弁護士の猫と犬
第302号 弁護士の猫と犬
世の中には、「猫派」と「犬派」の人がいるんだそうです。私なんかには、どちらも同じ「ペット」としか思えないんですが、そういう人たちからすると、猫と犬は全く違うものであり、同じに考えるなと怒られてしまうのです。ところが、この猫と犬が同じか、違うかの問題は、法律の世界でもあるのです。法律の入門書なんかで説明されています。
例えばお店に「犬は入店お断り」なんて書いてあったとします。この場合、犬がダメなのは分かりますが、猫はどうなのか書いてありません。犬は吠えたり噛みついたりするからダメだが、猫は大人しいからOKという考えもあります。一方、動物は不潔かもしれないから、犬がダメなら猫も当然ダメだという考えもありえます。法律で全てを規定することはできませんから、様々な場面で、猫と犬を同じに扱うのか、違って扱うのか、判断せざるを得ないわけですが、これがとても難しいのです。一般人から見たら、とても似た事例のように思えるのに、法的な結果は全く違ってくることもよくあります。例えば先日、徘徊老人が線路に立ち入り、電車に轢かれたなんて事件が、テレビで解説されていました。この場合、遺族は鉄道会社から、巨額な損害賠償を請求される恐れがあります。
一方、徘徊老人が高速道路に立ち入り、自動車に轢かれた場合は、賠償請求されるどころか、自動車保険から何千万円のお金が遺族に支払われます。電車と自動車で、何だってこんなに違ってくるんだろうと、不思議に思う人も多いのではないでしょうか。ただ、この辺はある意味法律家にとっては常識ともいえることです。猫(電車)と犬(自動車)は、この場合全く別物として扱われるということです。仮に私が徘徊老人になったときは、鉄道沿線から幹線道路の近くに引越すように、家族にはよく伝えておきたいと思うのです。(おいおい。。。)

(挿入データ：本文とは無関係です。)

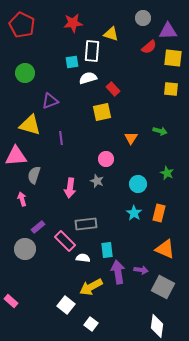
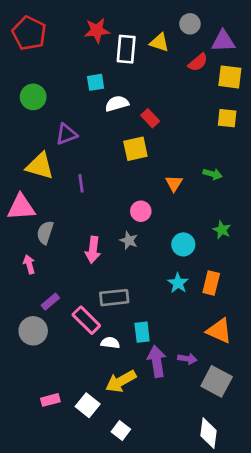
yellow triangle: (111, 34) -> (159, 42), moved
white rectangle: (92, 51) -> (126, 49), moved
pink rectangle: (11, 301) -> (50, 400), moved, turned -56

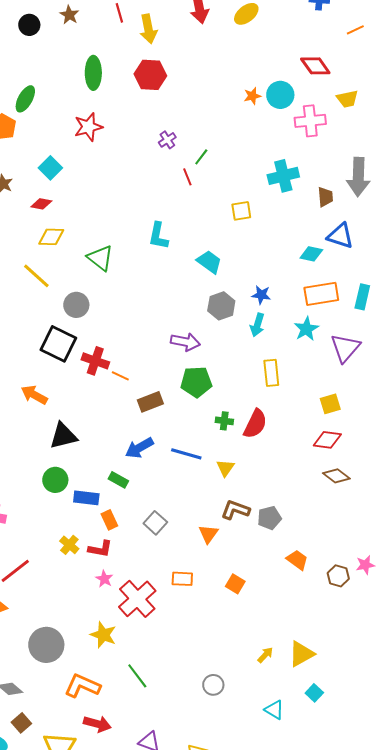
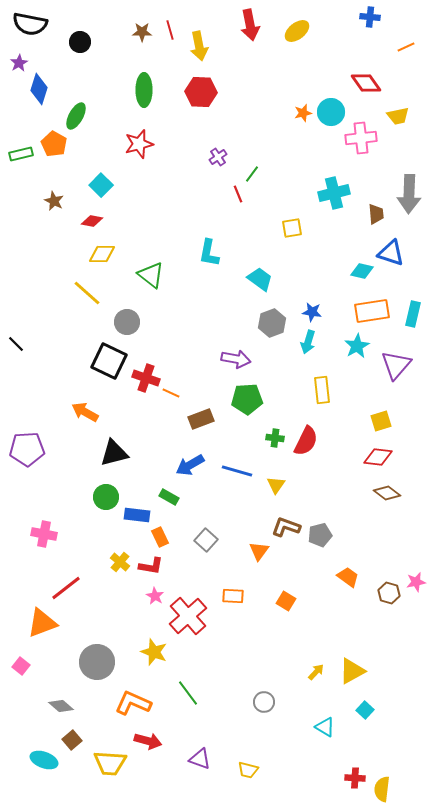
brown star: (69, 15) -> (142, 32), moved, turned -30

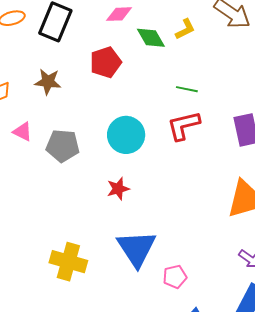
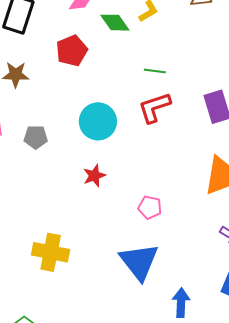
gray pentagon: (63, 146) -> (36, 137), size x0.7
blue triangle: (137, 248) -> (139, 262), moved
pink pentagon: (175, 277) -> (150, 207), moved, turned 30

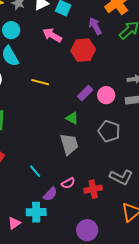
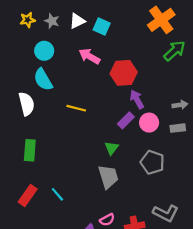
purple arrow: (95, 26) -> (137, 99), moved
green triangle: (72, 118) -> (112, 148), turned 40
cyan line: (35, 171) -> (57, 194), moved

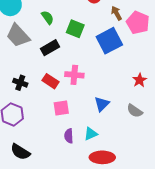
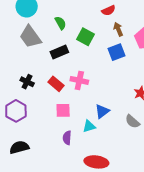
brown arrow: (116, 13) -> (118, 29), moved
blue square: (109, 41) -> (116, 52), size x0.7
cyan triangle: (91, 134) -> (89, 126), moved
black semicircle: (20, 152) -> (19, 147), turned 126

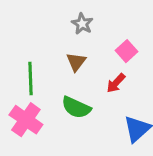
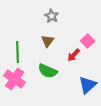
pink square: (126, 51) -> (88, 41), moved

刑法の中の犯罪でも、猫と犬の問題はあります。人を脅して物を奪うのは強盗罪ということで、重く処罰されています。同じように、人を脅して無理やり関係を持つのは強姦罪ですね。こちらも当然ですが、強盗と同じく重く罰せられます。猫(強盗)と犬(強姦)は、同じように扱われているわけです。一方、人をだまして物を取ると詐欺罪ということで処罰されますよね。
ところが、例えば「結婚する」と相手を騙して性的関係を持つ場合は、特に犯罪とされていません。一般の人の中には、こういう場合に「結婚詐欺」になると誤解している人も居ますが、そんなことありません。結婚詐欺というのは、結婚すると騙して財物等を取る犯罪です。性犯罪は近時非常に処罰が重くなっているのに、騙して行う場合は犯罪にもならない。この点に関しては、女性問題に熱心な弁護士達も、特におかしなことだと問題提起していませんが、私としては少し不思議な気もします。

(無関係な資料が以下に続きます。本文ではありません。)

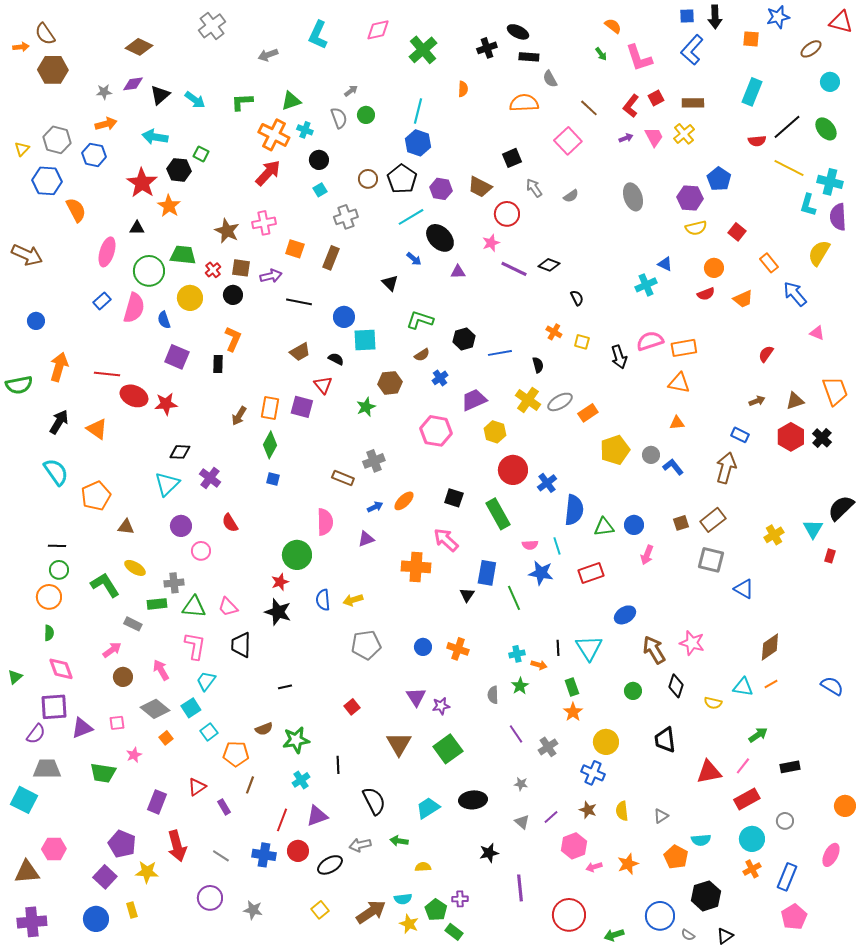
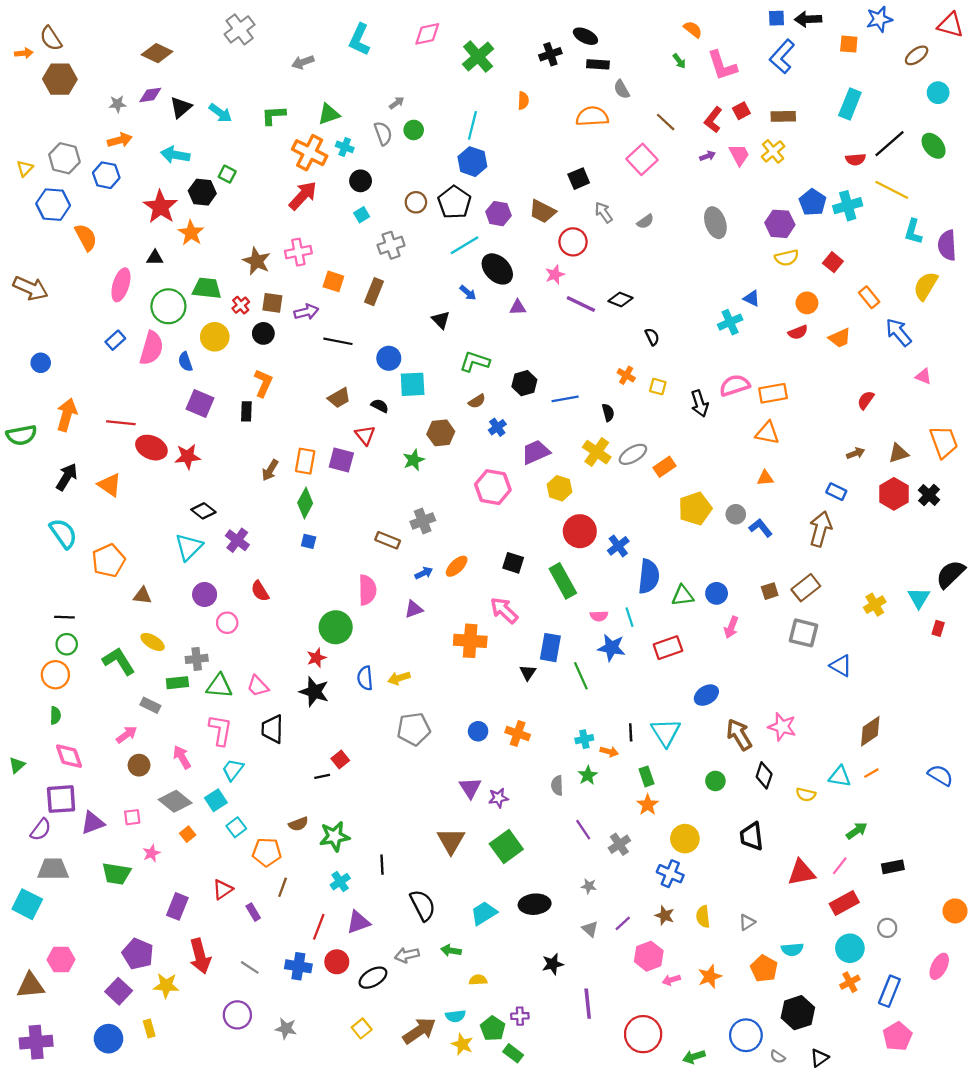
black arrow: (715, 17) -> (808, 19), turned 90
cyan cross: (830, 182) -> (848, 206), moved, turned -30
black diamond: (180, 452) -> (203, 511), turned 35
red square: (352, 707) -> (340, 759), moved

話は変わりますが、少し前に、同性間の結婚を認めないのは憲法違反だなんて判決が出ました。私が学生だった頃には、考えられないような判断です。しかし同性間での結婚を認めるとなりますと、いったいどこまで結婚を認めないといけないのか気になります。
今の法律では、義理の親子関係にあった者は結婚できません。これなんか、同じように憲法違反になるようにも思えます。
一夫多妻や一妻多夫の場合も、当事者全員がそれでよいと言っているのに、国家が結婚を認めないのは憲法違反かもしれません。そこまで行きますと、実の親兄弟でも、結婚ができないのはおかしいという議論まで出てきそうです。そんな社会にはなって欲しくないですし、現実にそうなるとも思いません。しかし、猫が良いなら、犬は何故ダメなのかということは、常に問題となりえるのです。
弁護士より一言
英語でcats and dogsというのは、「暴風雨」という意味だと、遠い昔に英語の授業で習いました。犬と猫が集まると大騒ぎになるという説があるそうです。自宅の庭に、ノラ猫が遊びに来ます。たまにハクビシンとタヌキもやってきて、夜中に屋根の上で大騒ぎをしています。幸い犬は来ませんが、動物たちが集まると大騒ぎとなるのだと、実感しているのでした。